17. Enfin, s'agissant plus particulièrement du partage de responsabilités au sein du groupement de maitrise d'œuvre, en l'absence de tout partage des missions dans les pièces du marché, il est à noter que le montant total de celui-ci s'élevait à 1 199 594,98 euros hors-taxes (HT) et que la prestation de l'entreprise Saboureau Ingénierie, économiste de la construction, s'élevait au montant de 152 000 euros HT, soit 12 %. 'Par suite, il sera fait une juste appréciation des parts de responsabilité respective de M. D et de la société Saboureau Ingénierie en les fixant à 88 % et 12 %. Il sera fait droit aux appels en garantie entre eux dans cette mesure.
18. En l'absence de faute commise par les sociétés Hervé Thermique et Bonnel dans la survenance de cette partie du désordre, les conclusions tendant à ce qu'elles soient condamnées à garantir M. D et les sociétés AF2M et Saboureau Ingénierie doivent être rejetées.
19. En second lieu, il résulte de l'instruction, et notamment du rapport d'expertise, que la société Rabier Fluides Concept a commis une faute dans la conception du système aéraulique en oubliant le complément de la compensation de débit d'air de l'extraction cuisine, plonge batterie et lave-vaisselle. La société Hervé Thermique à quant à elle, commis une faute en installant le système aéraulique sans émettre d'observations en dépit de l'erreur de conception. Il sera fait une juste appréciation des parts de responsabilité respective de ces sociétés dans cette deuxième origine du désordre n° 2 en les fixant respectivement à 80 % pour la société Rabier Fluides Concept et à 20 % pour la société Hervé Thermique.
20. Il en résulte que la société Rabier Fluides Concept doit être condamnée à garantir la société Hervé Thermique à hauteur de 80 % de la condamnation prononcée au point 14 et la société Hervé Thermique doit être condamnée à garantir la société Rabier Fluides Concept à hauteur de 20 % de la condamnation prononcée au point 14.

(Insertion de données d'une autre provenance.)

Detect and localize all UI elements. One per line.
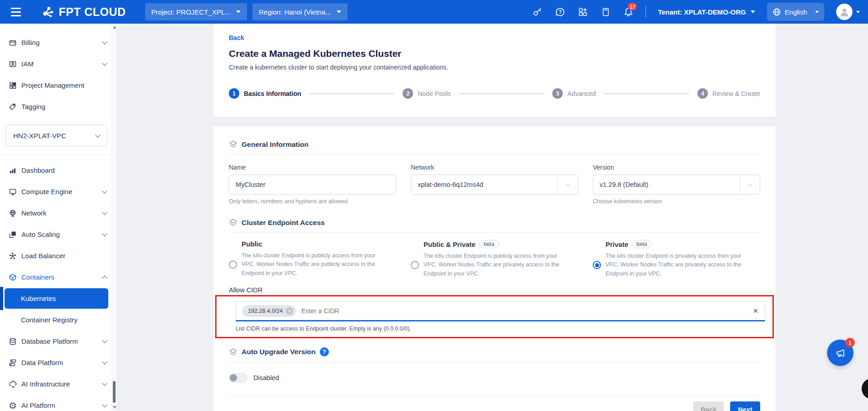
version-select[interactable]: v1.29.8 (Default) <box>593 175 760 195</box>
name-label: Name <box>229 164 396 171</box>
scroll-up-icon[interactable] <box>113 26 116 29</box>
auto-upgrade-toggle[interactable] <box>229 373 247 382</box>
language-selector[interactable]: English <box>767 3 824 21</box>
docs-icon[interactable] <box>600 6 611 17</box>
hamburger-menu-icon[interactable] <box>11 5 25 19</box>
network-select[interactable]: xplat-demo-6q12ms4d <box>411 175 578 195</box>
help-icon[interactable]: ? <box>320 347 329 356</box>
layers-icon <box>229 140 237 149</box>
chevron-down-icon <box>102 60 107 65</box>
chip-remove-icon[interactable]: ✕ <box>286 307 293 315</box>
sidebar-item-auto-scaling[interactable]: Auto Scaling <box>0 224 116 245</box>
radio-public-private[interactable] <box>411 261 419 269</box>
vpc-selector[interactable]: HN2-XPLAT-VPC <box>5 125 107 146</box>
scrollbar-thumb[interactable] <box>113 381 116 403</box>
sidebar-item-containers[interactable]: Containers <box>0 266 116 288</box>
step-node-pools[interactable]: 2 Node Pools <box>403 88 450 99</box>
section-general-information: General Information <box>229 126 760 149</box>
cube-icon <box>8 273 17 281</box>
sidebar-item-project-management[interactable]: Project Management <box>0 75 116 96</box>
network-label: Network <box>411 164 578 171</box>
back-link[interactable]: Back <box>229 34 244 41</box>
logo-text: FPT CLOUD <box>59 5 126 19</box>
cidr-input-field[interactable]: 192.28.4.0/24 ✕ ✕ <box>236 301 765 321</box>
sidebar-item-dashboard[interactable]: Dashboard <box>0 160 116 181</box>
back-button[interactable]: Back <box>693 401 724 411</box>
chevron-down-icon <box>102 39 107 44</box>
chevron-down-icon <box>815 11 819 13</box>
notification-badge: 17 <box>628 3 637 10</box>
chevron-down-icon <box>95 132 100 137</box>
version-label: Version <box>593 164 760 171</box>
sidebar-item-billing[interactable]: Billing <box>0 32 116 53</box>
step-advanced[interactable]: 3 Advanced <box>552 88 595 99</box>
clear-input-icon[interactable]: ✕ <box>752 307 758 315</box>
support-chat-icon[interactable]: ? <box>555 6 565 17</box>
field-version: Version v1.29.8 (Default) Choose kuberne… <box>593 164 760 205</box>
megaphone-icon <box>834 347 846 359</box>
chevron-down-icon <box>102 210 107 215</box>
name-input[interactable] <box>229 175 396 195</box>
servers-icon <box>8 358 17 367</box>
sidebar-item-database-platform[interactable]: Database Platform <box>0 331 116 352</box>
page-header-card: Back Create a Managed Kubernetes Cluster… <box>213 24 776 117</box>
region-selector[interactable]: Region: Hanoi (Vietna... <box>252 3 348 20</box>
avatar <box>836 4 853 20</box>
sidebar-item-container-registry[interactable]: Container Registry <box>0 309 116 331</box>
sidebar-item-kubernetes[interactable]: Kubernetes <box>5 288 108 309</box>
step-review-create[interactable]: 4 Review & Create <box>697 88 760 99</box>
chevron-down-icon <box>236 10 241 13</box>
id-card-icon <box>8 60 17 68</box>
step-connector <box>459 93 544 94</box>
chevron-down-icon <box>102 188 107 193</box>
sidebar: Billing IAM Project Management Tagging H… <box>0 24 117 411</box>
next-button[interactable]: Next <box>730 401 760 411</box>
layers-icon <box>8 230 17 239</box>
beta-badge: beta <box>479 240 499 248</box>
scroll-down-icon[interactable] <box>113 406 116 409</box>
cidr-text-input[interactable] <box>301 307 752 315</box>
chevron-down-icon <box>337 10 341 13</box>
chevron-up-icon <box>102 276 107 281</box>
section-divider <box>229 232 760 233</box>
tag-icon <box>8 102 17 111</box>
announcements-button[interactable]: 1 <box>827 340 853 366</box>
endpoint-option-private: Private beta The k8s cluster Endpoint is… <box>593 240 760 278</box>
sidebar-item-iam[interactable]: IAM <box>0 53 116 75</box>
key-icon[interactable] <box>532 6 543 17</box>
bell-icon[interactable]: 17 <box>623 6 634 17</box>
beta-badge: beta <box>632 240 651 248</box>
tenant-selector[interactable]: Tenant: XPLAT-DEMO-ORG <box>658 8 755 16</box>
chevron-down-icon <box>558 175 578 194</box>
allow-cidr-label: Allow CIDR <box>229 286 760 294</box>
toggle-label: Disabled <box>253 374 279 381</box>
chevron-down-icon <box>856 11 860 13</box>
user-menu[interactable] <box>836 4 860 20</box>
sidebar-item-tagging[interactable]: Tagging <box>0 96 116 117</box>
radio-public[interactable] <box>229 261 237 269</box>
sidebar-item-load-balancer[interactable]: Load Balancer <box>0 245 116 266</box>
svg-text:?: ? <box>559 9 562 15</box>
step-basics-information[interactable]: 1 Basics Information <box>229 88 301 99</box>
form-card: General Information Name Only letters, n… <box>213 126 776 411</box>
fpt-logo-mark-icon <box>41 5 55 18</box>
fpt-cloud-logo: FPT CLOUD <box>41 5 126 19</box>
sidebar-item-ai-infrastructure[interactable]: AI Infrastructure <box>0 373 116 395</box>
page-subtitle: Create a kubernetes cluster to start dep… <box>229 64 760 71</box>
sidebar-item-ai-platform[interactable]: AI AI Platform <box>0 395 116 411</box>
project-selector[interactable]: Project: PROJECT_XPL... <box>145 3 247 20</box>
apps-grid-icon[interactable] <box>577 6 588 17</box>
version-helper: Choose kubernetes version <box>593 198 760 205</box>
sidebar-item-network[interactable]: Network <box>0 202 116 224</box>
chevron-down-icon <box>102 338 107 343</box>
chevron-down-icon <box>102 381 107 386</box>
sidebar-scrollbar[interactable] <box>111 24 116 411</box>
layers-icon <box>229 218 237 227</box>
monitor-icon <box>8 187 17 196</box>
sidebar-item-compute-engine[interactable]: Compute Engine <box>0 181 116 202</box>
radio-private[interactable] <box>593 261 601 269</box>
cidr-helper: List CIDR can be access to Endpoint clus… <box>236 326 765 332</box>
field-network: Network xplat-demo-6q12ms4d <box>411 164 578 205</box>
sidebar-item-data-platform[interactable]: Data Platform <box>0 352 116 373</box>
section-divider <box>229 362 760 362</box>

21. En l'absence de faute commise par M. D et les sociétés Saboureau Ingénierie, AF2M et SOCOTEC dans la survenance de cette partie du désordre, les conclusions tendant à ce qu'ils soient condamnés à garantir les sociétés Rabier Fluides Concept et Hervé Thermique doivent être rejetées.

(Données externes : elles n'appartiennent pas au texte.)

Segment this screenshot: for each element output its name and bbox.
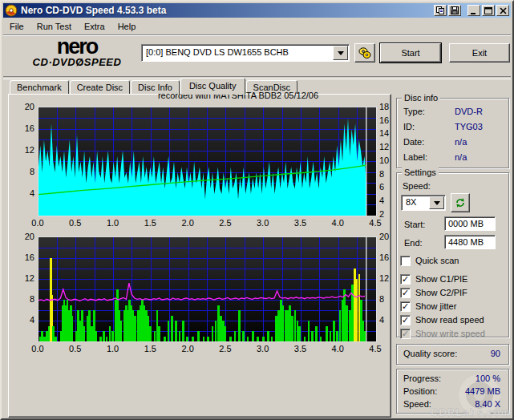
speed-select-value: 8X <box>406 197 416 207</box>
x-axis-tick: 4.5 <box>363 218 387 228</box>
disc-date: n/a <box>455 137 467 147</box>
x-axis-tick: 4.0 <box>326 344 350 353</box>
y-axis-tick: 8 <box>14 167 34 176</box>
refresh-icon <box>455 197 466 208</box>
x-axis-tick: 3.5 <box>288 218 312 228</box>
quality-score-label: Quality score: <box>403 349 457 358</box>
disc-glyph: Ø <box>75 56 84 68</box>
pi-errors-chart: 20161284181614121086420.00.51.01.52.02.5… <box>38 107 375 215</box>
x-axis-tick: 2.5 <box>213 218 237 228</box>
menu-run-test[interactable]: Run Test <box>30 20 78 33</box>
checkbox-show-c1-pie[interactable]: ✓Show C1/PIE <box>400 273 467 285</box>
progress-value: 100 % <box>476 374 500 383</box>
x-axis-tick: 1.0 <box>101 344 125 353</box>
start-button[interactable]: Start <box>380 43 441 63</box>
tab-benchmark[interactable]: Benchmark <box>10 80 69 95</box>
y-axis-tick: 4 <box>14 188 34 198</box>
y-axis-right-tick: 2 <box>379 209 384 219</box>
checkbox-box: ✓ <box>400 329 411 339</box>
y-axis-right-tick: 18 <box>379 102 389 111</box>
menu-file[interactable]: File <box>3 20 30 33</box>
y-axis-right-tick: 4 <box>379 315 384 325</box>
menu-bar: File Run Test Extra Help <box>3 18 511 34</box>
app-icon <box>5 4 18 17</box>
disc-id: TYG03 <box>455 122 483 131</box>
disc-info-panel: Disc info Type:DVD-R ID:TYG03 Date:n/a L… <box>396 98 509 168</box>
disc-label: n/a <box>455 152 467 162</box>
nero-logo: nero CD·DVDØSPEED <box>13 37 141 68</box>
pi-failures-chart: 20161284201612840.00.51.01.52.02.53.03.5… <box>38 236 375 341</box>
tab-disc-quality[interactable]: Disc Quality <box>180 78 245 95</box>
y-axis-right-tick: 8 <box>379 294 384 304</box>
y-axis-right-tick: 6 <box>379 182 384 192</box>
end-mb-field[interactable]: 4480 MB <box>444 235 496 249</box>
checkbox-quick-scan[interactable]: Quick scan <box>400 255 459 266</box>
hand-disc-icon <box>358 46 371 59</box>
y-axis-right-tick: 10 <box>379 155 389 165</box>
checkbox-box[interactable]: ✓ <box>400 301 411 312</box>
menu-help[interactable]: Help <box>111 20 143 33</box>
start-mb-field[interactable]: 0000 MB <box>444 216 496 231</box>
window-title: Nero CD-DVD Speed 4.53.3 beta <box>21 5 166 16</box>
save-screenshot-button[interactable] <box>448 5 461 16</box>
x-axis-tick: 0.0 <box>26 344 50 353</box>
cd-dvd-speed-wordmark: CD·DVDØSPEED <box>13 56 141 68</box>
checkbox-box[interactable] <box>400 256 411 266</box>
y-axis-tick: 4 <box>14 315 34 325</box>
y-axis-tick: 12 <box>14 273 34 283</box>
y-axis-tick: 8 <box>14 294 34 304</box>
exit-button[interactable]: Exit <box>449 43 510 63</box>
x-axis-tick: 0.5 <box>63 344 87 353</box>
y-axis-right-tick: 4 <box>379 196 384 205</box>
nero-wordmark: nero <box>13 37 141 56</box>
y-axis-right-tick: 14 <box>379 128 389 138</box>
disc-info-caption: Disc info <box>402 93 440 103</box>
minimize-button[interactable] <box>467 5 480 16</box>
chevron-down-icon[interactable] <box>333 46 348 60</box>
y-axis-right-tick: 12 <box>379 273 389 283</box>
x-axis-tick: 3.0 <box>251 344 275 353</box>
y-axis-right-tick: 12 <box>379 142 389 151</box>
close-button[interactable] <box>496 5 509 16</box>
app-window: Nero CD-DVD Speed 4.53.3 beta File Run T… <box>0 0 514 420</box>
quality-score-value: 90 <box>491 349 500 358</box>
checkbox-box[interactable]: ✓ <box>400 274 411 285</box>
disc-type: DVD-R <box>455 107 483 116</box>
checkbox-box[interactable]: ✓ <box>400 288 411 298</box>
end-mb-label: End: <box>404 238 423 248</box>
y-axis-right-tick: 16 <box>379 252 389 262</box>
y-axis-right-tick: 20 <box>379 232 389 241</box>
y-axis-right-tick: 16 <box>379 115 389 125</box>
y-axis-tick: 16 <box>14 252 34 262</box>
quality-score-panel: Quality score: 90 <box>396 344 509 365</box>
drive-select-value: [0:0] BENQ DVD LS DW1655 BCHB <box>146 47 289 57</box>
y-axis-tick: 20 <box>14 102 34 111</box>
x-axis-tick: 2.0 <box>176 218 200 228</box>
x-axis-tick: 2.5 <box>213 344 237 353</box>
copy-to-clipboard-button[interactable] <box>434 5 447 16</box>
x-axis-tick: 1.0 <box>101 218 125 228</box>
maximize-button[interactable] <box>482 5 495 16</box>
drive-select[interactable]: [0:0] BENQ DVD LS DW1655 BCHB <box>141 44 350 62</box>
checkbox-show-jitter[interactable]: ✓Show jitter <box>400 301 456 312</box>
checkbox-box[interactable]: ✓ <box>400 315 411 325</box>
settings-caption: Settings <box>402 168 439 177</box>
y-axis-tick: 12 <box>14 145 34 155</box>
y-axis-tick: 16 <box>14 123 34 133</box>
chevron-down-icon[interactable] <box>429 196 444 209</box>
x-axis-tick: 2.0 <box>176 344 200 353</box>
refresh-button[interactable] <box>451 193 470 212</box>
checkbox-show-c2-pif[interactable]: ✓Show C2/PIF <box>400 287 467 298</box>
speed-select[interactable]: 8X <box>401 195 446 211</box>
title-bar: Nero CD-DVD Speed 4.53.3 beta <box>3 3 511 18</box>
menu-extra[interactable]: Extra <box>78 20 111 33</box>
checkbox-show-read-speed[interactable]: ✓Show read speed <box>400 314 484 325</box>
x-axis-tick: 4.5 <box>363 344 387 353</box>
eject-disc-button[interactable] <box>354 43 375 63</box>
speed-label: Speed: <box>403 181 431 191</box>
x-axis-tick: 4.0 <box>326 218 350 228</box>
x-axis-tick: 3.0 <box>251 218 275 228</box>
site-watermark: CDRLabs.com <box>431 406 511 418</box>
x-axis-tick: 3.5 <box>288 344 312 353</box>
position-value: 4479 MB <box>465 386 500 396</box>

En ce qui concerne le désordre n° 3 :
22. Il résulte de l'instruction et notamment du rapport d'expertise que le désordre n°'3 est constitué d'une absence de chauffage dans le couloir de l'aile de La Bourdonnaye, qui dessert les suites les plus luxueuses de l'hôtel quatre étoiles. Ce bout de couloir est situé dans un bâtiment dont il est constant qu'il est quasiment inchauffable en raison de sa situation dans une ancienne chapelle et du souhait de la Région de conserver l'esthétique du lieu en laissant apparent le voligeage de la charpente. Dès lors, compte tenu du caractère très particulier du bâtiment, et alors que le cahier des clauses techniques particulières (CCTP) ne stipulait pas de système de chauffage pour cette partie de couloir, ce désordre, qui ne porte pas atteinte à la sécurité de l'ouvrage, n'est pas de nature à le rendre impropre à sa destination. Il s'ensuit que les conclusions tendant à la condamnation M. D et des sociétés Saboureau Ingénierie et Rabier Fluides Concept au titre de la garantie décennale pour ce désordre doivent être rejetées.
En ce qui concerne le désordre n° 5 :
S'agissant du caractère décennal du désordre :
23. Il résulte de l'instruction que le système de gestion des eaux pluviales est défaillant, ce qui a provoqué, à l'occasion d'intempéries au cours du mois d'aout 2014, une inondation du hall de l'hôtel, et est à l'origine d'une grande humidité en pied du mur sud ainsi que, de manière générale, d'infiltrations d'humidité par capillarité à l'intérieur du bâtiment. Ce désordre rend donc l'ouvrage impropre à sa destination.
S'agissant de l'imputabilité du désordre :
24. Il résulte de l'instruction que ce désordre est imputable d'une part à la maitrise d'œuvre, laquelle n'a pas prévu de dispositif de collecte des eaux pluviales efficace, et, d'autre part, à l'entreprise Hardouin, sous-traitante de la société Bonnel chargée des travaux de voirie et réseaux divers (VRD). Dès lors, la région Pays de la Loire est fondée à demander la condamnation in solidum de M. D et des sociétés Saboureau Ingénierie et Bonnel.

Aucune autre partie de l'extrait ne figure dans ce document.